Should a line in the entries below contain "with", return that line.
►
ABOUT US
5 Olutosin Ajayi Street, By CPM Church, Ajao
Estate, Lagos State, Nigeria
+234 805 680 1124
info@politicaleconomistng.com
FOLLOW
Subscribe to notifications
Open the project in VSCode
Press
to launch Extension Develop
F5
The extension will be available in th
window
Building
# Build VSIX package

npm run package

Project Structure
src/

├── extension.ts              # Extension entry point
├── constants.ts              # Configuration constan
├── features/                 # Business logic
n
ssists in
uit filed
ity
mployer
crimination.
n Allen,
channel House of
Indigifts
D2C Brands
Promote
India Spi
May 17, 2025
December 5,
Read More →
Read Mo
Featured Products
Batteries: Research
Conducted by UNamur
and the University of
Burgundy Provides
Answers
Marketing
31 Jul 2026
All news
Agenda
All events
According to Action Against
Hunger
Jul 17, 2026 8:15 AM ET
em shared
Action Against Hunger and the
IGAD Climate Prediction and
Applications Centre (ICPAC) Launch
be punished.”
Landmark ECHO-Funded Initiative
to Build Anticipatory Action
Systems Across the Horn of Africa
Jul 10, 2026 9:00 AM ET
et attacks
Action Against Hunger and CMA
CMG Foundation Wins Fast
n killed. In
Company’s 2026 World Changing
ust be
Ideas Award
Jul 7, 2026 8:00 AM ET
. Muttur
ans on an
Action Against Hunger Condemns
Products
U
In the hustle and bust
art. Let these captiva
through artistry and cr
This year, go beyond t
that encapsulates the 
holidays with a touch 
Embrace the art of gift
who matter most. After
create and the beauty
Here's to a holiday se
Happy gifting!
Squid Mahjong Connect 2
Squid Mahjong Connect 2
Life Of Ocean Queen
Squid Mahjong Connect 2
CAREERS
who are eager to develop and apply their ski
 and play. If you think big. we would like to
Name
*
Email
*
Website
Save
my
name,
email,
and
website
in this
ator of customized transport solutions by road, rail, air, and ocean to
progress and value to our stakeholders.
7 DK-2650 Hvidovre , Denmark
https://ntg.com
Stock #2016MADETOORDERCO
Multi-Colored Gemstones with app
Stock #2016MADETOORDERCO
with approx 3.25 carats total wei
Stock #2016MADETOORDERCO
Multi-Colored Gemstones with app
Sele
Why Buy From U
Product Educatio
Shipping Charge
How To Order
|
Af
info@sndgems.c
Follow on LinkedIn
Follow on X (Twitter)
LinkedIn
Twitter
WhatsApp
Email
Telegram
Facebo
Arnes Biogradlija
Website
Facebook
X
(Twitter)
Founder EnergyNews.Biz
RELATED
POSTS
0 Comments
◄
Solved problem.
holidays with a touch 
Multi-Colored Gemstones with app
with approx 3.25 carats total wei
Multi-Colored Gemstones with app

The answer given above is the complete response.